While there are mixed reports, it sounds like the Director of the Urbana Free Library made a unilateral decision to “weed” out adult nonfiction based solely on age – any title older than ten years was removed. I’m stunned. Having just read and appreciated Lincoln, A Photobiography written by Russell Freedman and published in 1987, I feel at a loss for words other than “How could you?!” Thousands of books were weeded out and sent to an online retailer – in less than a week. Award winning books on architecture. Volumes documenting the art of particular countries. International-language dictionaries. While these are books found in the adult section, they are valuable to our students as well. Anybody ever handed a book of art to a kindergarten student? Challenged a kid to learn a little Spanish? Used architecture to explore math with students? You’d be amazed at how enthralled students become with these books – instantly.

There is no doubt that libraries need to weed collections, but the criteria is usually related to physical condition, amount of use, value, whether there is a duplicate, whether the text is available through inter-library loan – as well as age.

I admit I have been mostly a fan of newer nonfiction for children and youth. My recent work, though, has focused on evaluating the nonfiction titles listed in the Common Core Appendix B – many of which are more than ten years old. I’ve been pleasantly surprised at the quality. Imagine having Fire, Fire (1984) by Gail Gibbons and Truck (1980) by Donald Crews thrown out because of age? While these books are still in print, my library has the copies that are this old on their shelves. I guess my point in blogging is that many teachers do not have access to enough informational texts – especially with the increase in access required by the Common Core. This year, at the school where I worked, the teachers visited the public library on weekends for books to use in their classrooms – because their school doesn’t have a library. School libraries that do exist are underfunded.

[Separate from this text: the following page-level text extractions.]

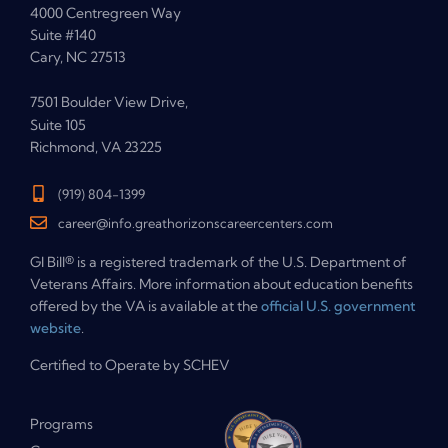
4000 Centregreen Way
Suite #140
Cary, NC 27513
7501 Boulder View Drive,
Suite 105
Richmond, VA 23225
(919) 804-1399
career@info.greathorizonscareercenters.com
GI Bill® is a registered trademark of the U.S. Department of
Veterans Affairs. More information about education benefits
offered by the VA is available at the
official U.S. government
website
.
Certified to Operate by SCHEV
Programs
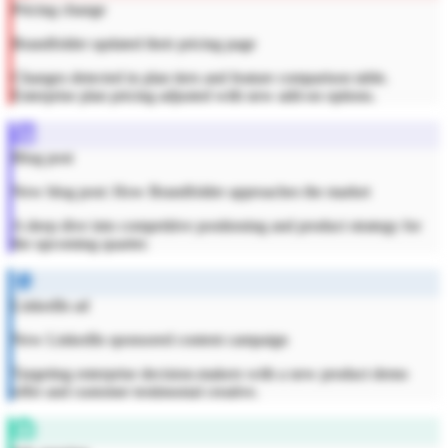
Pricing change
Brandfolder updated their pricing page
Changes detected in plan tiers and feature comparison table.
Enterprise plan pricing adjusted with new add-on options.
Blog post
New blog post: How Brandfolder approaches the market
A deep dive into competitive positioning and product strategy for
the upcoming quarter.
LinkedIn ad
New LinkedIn sponsored content campaign
Targeting enterprise decision-makers with a new product demo
offer and customer testimonial creative.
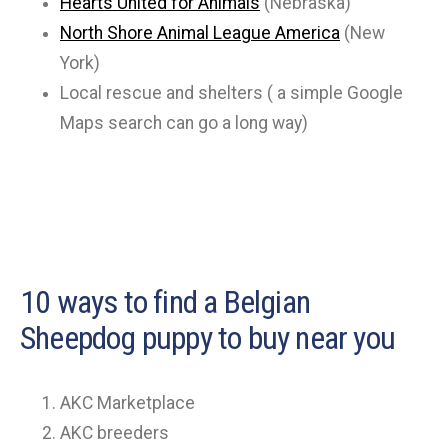
Hearts United for Animals
(Nebraska)
North Shore Animal League America
(New
York)
Local rescue and shelters ( a simple Google
Maps search can go a long way)
10 ways to find a Belgian
Sheepdog puppy to buy near you
AKC Marketplace
AKC breeders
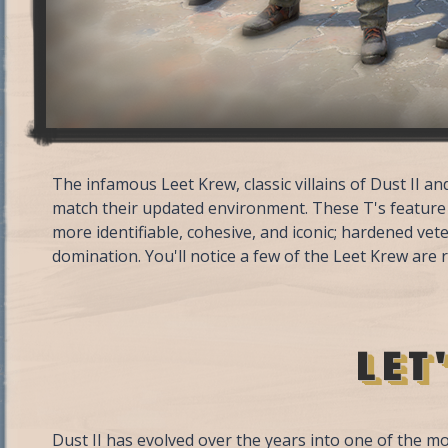
The infamous Leet Krew, classic villains of Dust II 
match their updated environment. These T's feature
more identifiable, cohesive, and iconic; hardened vet
domination. You'll notice a few of the Leet Krew are 
LET
Dust II has evolved over the years into one of the m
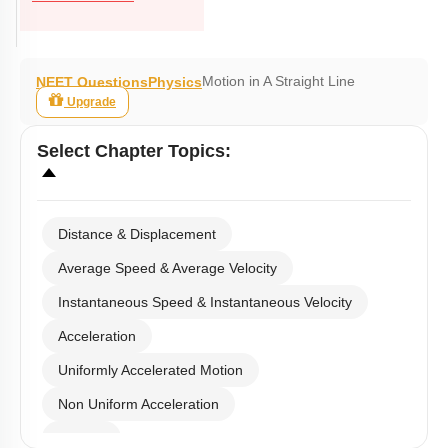
Motion in A Straight Line
NEET Questions
Physics
Upgrade
Select
Chapter Topics
:
Distance & Displacement
Average Speed & Average Velocity
Instantaneous Speed & Instantaneous Velocity
Acceleration
Uniformly Accelerated Motion
Non Uniform Acceleration
Graphs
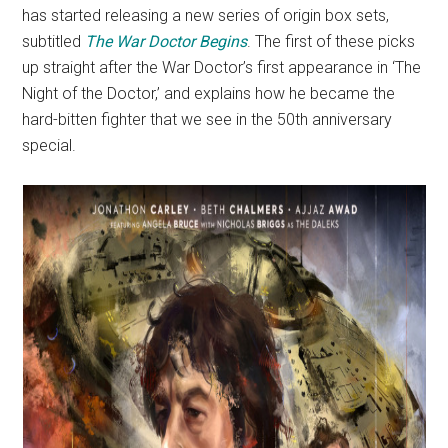
has started releasing a new series of origin box sets,
subtitled
The War Doctor Begins
. The first of these picks
up straight after the War Doctor’s first appearance in ‘The
Night of the Doctor,’ and explains how he became the
hard-bitten fighter that we see in the 50th anniversary
special.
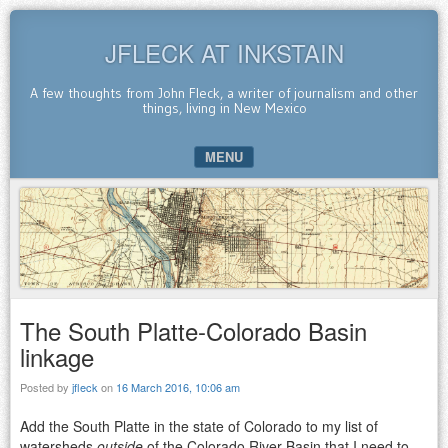
JFLECK AT INKSTAIN
A few thoughts from John Fleck, a writer of journalism and other
things, living in New Mexico
MENU
SKIP TO CONTENT
The South Platte-Colorado Basin
linkage
Posted by
jfleck
on
16 March 2016, 10:06 am
Add the South Platte in the state of Colorado to my list of
watersheds
outside
of the Colorado River Basin that I need to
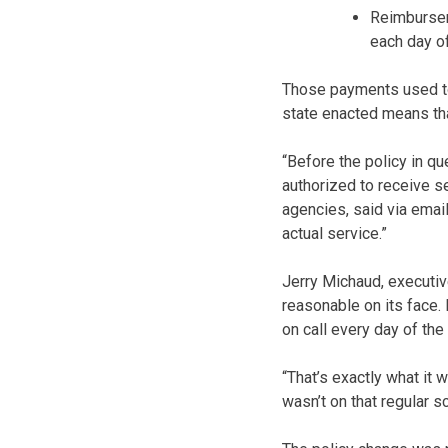
Reimburseme
each day o
Those payments used to 
state enacted means that
“Before the policy in q
authorized to receive s
agencies, said via emai
actual service.”
Jerry Michaud, executi
reasonable on its face. 
on call every day of the
“That’s exactly what it
wasn’t on that regular s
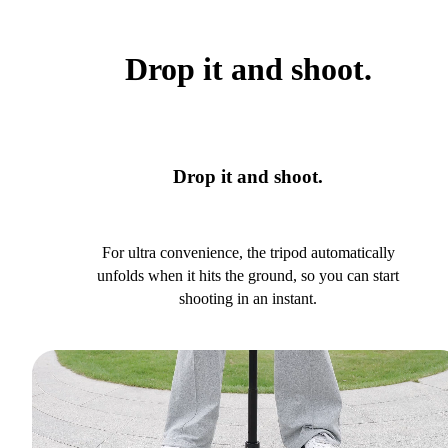
Drop it and shoot.
Drop it and shoot.
For ultra convenience, the tripod automatically
unfolds when it hits the ground, so you can start
shooting in an instant.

I guess my point is -there are valuable older nonfiction texts out there that we need in our work with students. My goal is to remember, explore, use more of this nonfiction and then also to let the librarians I work with know how much I appreciate and value access to these titles.


3 thoughts on “Librarian discards “old” nonfiction – oh, my!

  1. Janet S. Gaffney

    I realize from reading this blog entry that I have no clue about how librarians make decisions about maintaining ever-expanding collections. I wonder if some librarians could help us understand their dilemma and the criteria they use. I am sure that such “weeding” would be required of school and public libraries. Now I am curious to understand how they approach this challenge.